Democratic mayoral candidate John Ray said last night that he and his D.C. Council colleagues deserve some of the blame for the city's current financial crisis, an acknowledgement that was heartily endorsed by Sharon Pratt Dixon, one of Ray's four rivals in the party primary on Tuesday.
Ray, responding to the first question in an hour-long debate that was broadcast by WJLA-TV (Channel 7), said, "Sure, as elected officials, we all have to share the blame for the problems that we face, as well as the financial situation that we face."
Ray's response provided an easy opening for Dixon, who has cast herself throughout the primary race as an outsider running against an entrenched political establishment. Answering the same question a few moments later, Dixon said, "I do want to applaud John for being honest about it, because the council was very complicit" in the deterioration of the District government's finances.
"They have a lot of power and a lot of opportunity to make a difference," Dixon said of the council members. "They had the power to set the budget and they had the power to exercise oversight over every office and agency of this city. And yet they allowed this government to expand in numbers . . . and that's part of the problem today."

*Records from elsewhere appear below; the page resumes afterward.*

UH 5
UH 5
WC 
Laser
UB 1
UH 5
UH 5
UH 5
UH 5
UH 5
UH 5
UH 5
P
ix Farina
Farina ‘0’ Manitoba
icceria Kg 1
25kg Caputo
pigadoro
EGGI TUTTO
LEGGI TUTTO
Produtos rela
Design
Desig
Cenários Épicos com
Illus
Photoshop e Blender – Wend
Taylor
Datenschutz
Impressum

Dixon also promised in her closing statement that, if elected, she would return "every dime" of her $90,705 mayoral salary if voters were not satisfied with her performance at the end of her four-year term.
There were few fireworks in the WJLA debate, one of only a handful that local network affiliates have broadcast during the primary season. The final televised debate before the Sept. 11 primaries is scheduled to be aired Friday at 10 p.m. on WETA-TV (Channel 26).

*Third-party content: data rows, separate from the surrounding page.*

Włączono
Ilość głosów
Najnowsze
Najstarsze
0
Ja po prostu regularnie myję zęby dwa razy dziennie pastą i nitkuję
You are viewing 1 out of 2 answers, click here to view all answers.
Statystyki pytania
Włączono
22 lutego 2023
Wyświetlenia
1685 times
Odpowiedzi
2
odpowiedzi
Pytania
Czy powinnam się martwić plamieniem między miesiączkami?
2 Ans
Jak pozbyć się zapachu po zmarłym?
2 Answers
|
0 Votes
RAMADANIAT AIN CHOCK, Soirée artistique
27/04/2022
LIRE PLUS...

Ray, an at-large council member who has led his opponents in published polls and fund-raising, was again the main target last night.

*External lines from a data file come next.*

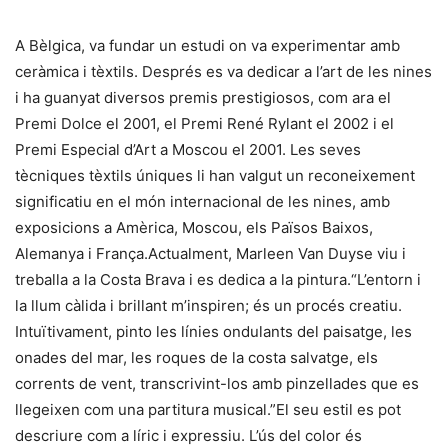
A Bèlgica, va fundar un estudi on va experimentar amb
ceràmica i tèxtils. Després es va dedicar a l’art de les nines
i ha guanyat diversos premis prestigiosos, com ara el
Premi Dolce el 2001, el Premi René Rylant el 2002 i el
Premi Especial d’Art a Moscou el 2001. Les seves
tècniques tèxtils úniques li han valgut un reconeixement
significatiu en el món internacional de les nines, amb
exposicions a Amèrica, Moscou, els Països Baixos,
Alemanya i França.Actualment, Marleen Van Duyse viu i
treballa a la Costa Brava i es dedica a la pintura.“L’entorn i
la llum càlida i brillant m’inspiren; és un procés creatiu.
Intuïtivament, pinto les línies ondulants del paisatge, les
onades del mar, les roques de la costa salvatge, els
corrents de vent, transcrivint-los amb pinzellades que es
llegeixen com una partitura musical.”El seu estil es pot
descriure com a líric i expressiu. L’ús del color és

Charlene Drew Jarvis, the Ward 4 council member, criticized Ray for accepting many large contributions from real estate developers and compared him to Humpty Dumpty, saying that by election day "all of his money and all of his developer friends won't be able to put Mr. Ray together again."
D.C. Del. Walter E. Fauntroy, echoing Dixon's criticism of the council members, accused elected officials in the District of mismanaging millions of dollars in federal funds that he credited himself for getting for the city.
"After doing my job," Fauntroy said, "I was embarrassed, particularly in the last few years, as much of that money has been mismanaged, has been wasted, and in some instances has not even been applied for."
David A. Clarke, who is relinquishing his post as D.C. Council chairman to run for mayor, obliquely criticized Fauntroy and Dixon, whom he contended had waited until the mayoral campaign to raise concerns about taxes, city finances and the size of the bureaucracy.
Clarke noted that neither Fauntroy nor Dixon testified when the council considered alternatives to the mayor's recent budgets and tax plans. "On none of those occasions did any of the people who are here now, who are not a member of the council, come forward and testify," he said. "They're ready to make complaints now, but they weren't ready to do anything in the past."
Clarke noted that the council, under his leadership, has repeatedly rejected Mayor Marion Barry's efforts to raise income taxes. The other Democratic candidates -- Jarvis, Fauntroy and Dixon -- said they oppose any tax increase.
Former D.C. police chief Maurice T. Turner Jr., who is unopposed for the Republican mayoral nomination, repeatedly criticized the city's ruling Democratic establishment. Responding to a question about the city's anti-drug efforts, Turner said he had been disappointed by the inability of conventional law enforcement to halt the flow of illegal narcotics into Washington.
"Nobody cried louder and harder when I was a member of the Cabinet that we could not arrest this problem away," said Turner, who was Barry's police chief for eight years.
Alvin C. Frost, a financial manager who is unopposed for the mayoral nomination of the D.C. Statehood Party, provided some comic relief at the very end of the debate, when he read a rap-song verse dedicated to the mayoral contenders.
Titled "Alvin's Analytical Allegations and Eccentric Evaluations," Frost's poem urged voters to "start kicking with Dixon" in the primary.
But "when the cold wind blows on November the 6th, remember what the past 12 years have cost-ed and . . . promptly get Frosted."
Meanwhile yesterday, Ray and Eleanor Holmes Norton, a candidate for D.C. delegate, won the endorsement of H. Hartford Brookins, presiding bishop of the local African Methodist Episcopal Church, which has about 40,000 adherents.
Brookins hailed Ray as "the person who can represent the healing process" needed in the city. "It is time for the people of this city to come out of this wilderness of Barry mania and get on with the development of the future of this city," he said.
In accepting the endorsement, Ray said he would fight a spirited war against drugs, pledging to make all open-air drug markets "a thing of the past."
"We're putting on notice every drug dealer, everyone who's running drugs: We're going to be on your trail until you're not seen in Washington, D.C.," Ray said.
Ray also was endorsed yesterday by the Washington Times.